(Page-level text extractions)
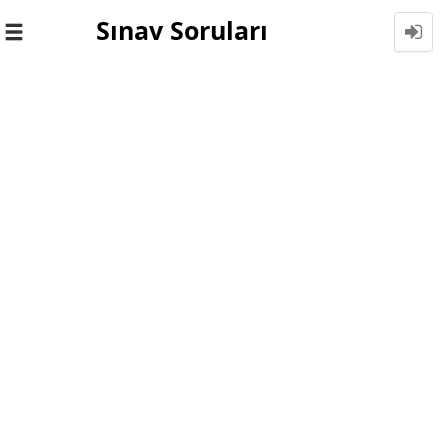
Sınav Soruları
Toggle
navigation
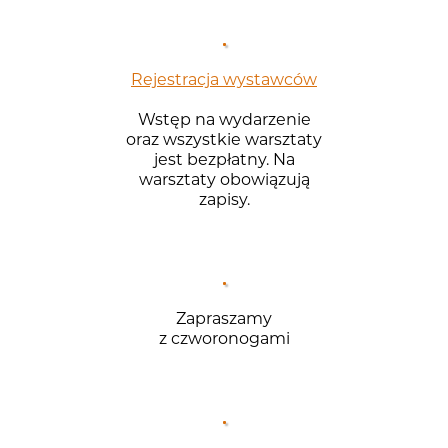
Rejestracja wystawców
Wstęp na wydarzenie
oraz wszystkie warsztaty
jest bezpłatny. Na
warsztaty obowiązują
zapisy.
Zapraszamy
z czworonogami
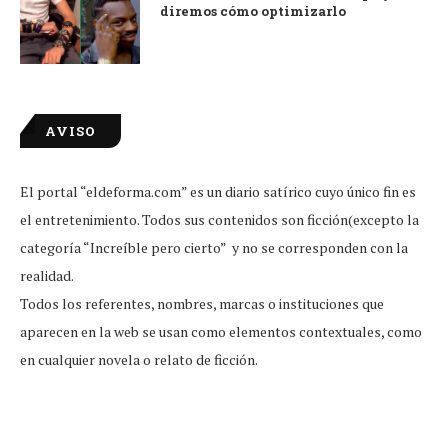
diremos cómo optimizarlo
AVISO
El portal “eldeforma.com” es un diario satírico cuyo único fin es
el entretenimiento. Todos sus contenidos son ficción(excepto la
categoría “Increíble pero cierto” y no se corresponden con la
realidad.
Todos los referentes, nombres, marcas o instituciones que
aparecen en la web se usan como elementos contextuales, como
en cualquier novela o relato de ficción.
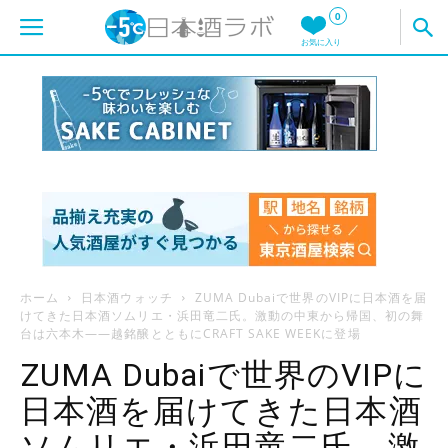
0
お気に入り
ホーム
日本酒ウォッチ
ZUMA Dubaiで世界のVIPに日本酒を届
けてきた日本酒ソムリエ・浜田竜二氏。激動の中東から帰国、初の舞
台は六本木——越銘醸とともにCRAFT SAKE WEEKに登場
ZUMA Dubaiで世界のVIPに
日本酒を届けてきた日本酒
ソムリエ・浜田竜二氏。激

■ **THE PROBLEM**: In the data above, the line containing "en cualquier novela o relato de ficción." and all lines after it are to be reproduced exactly, leaving out the pictures.

■ **TASK RESULT**:
en cualquier novela o relato de ficción.
0
お気に入り
ホーム
日本酒ウォッチ
ZUMA Dubaiで世界のVIPに日本酒を届
けてきた日本酒ソムリエ・浜田竜二氏。激動の中東から帰国、初の舞
台は六本木——越銘醸とともにCRAFT SAKE WEEKに登場
ZUMA Dubaiで世界のVIPに
日本酒を届けてきた日本酒
ソムリエ・浜田竜二氏。激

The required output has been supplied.